#### [YOUR TASK]
What lines below include the string "with"? Pick them out and copy them.

#### [EXTRACTED RECORDS]
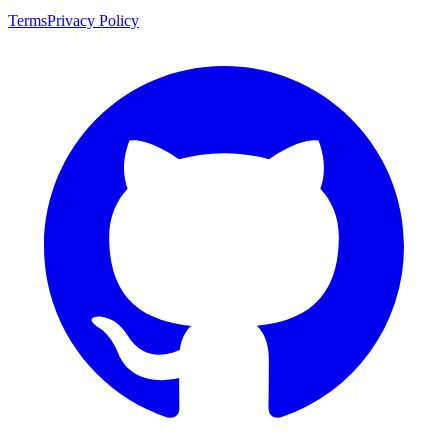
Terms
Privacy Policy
--
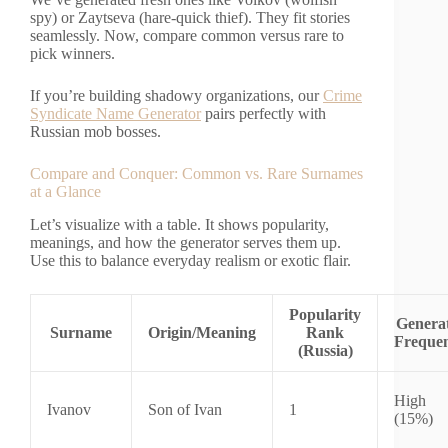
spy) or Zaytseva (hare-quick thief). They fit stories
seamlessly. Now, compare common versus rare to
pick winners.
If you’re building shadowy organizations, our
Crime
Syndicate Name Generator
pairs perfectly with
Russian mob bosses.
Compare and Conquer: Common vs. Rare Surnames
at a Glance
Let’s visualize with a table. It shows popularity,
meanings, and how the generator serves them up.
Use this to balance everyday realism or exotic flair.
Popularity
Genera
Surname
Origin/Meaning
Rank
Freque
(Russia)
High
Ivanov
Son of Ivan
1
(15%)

#### [EXERCISE OUTPUT]
pairs perfectly with
Let’s visualize with a table. It shows popularity,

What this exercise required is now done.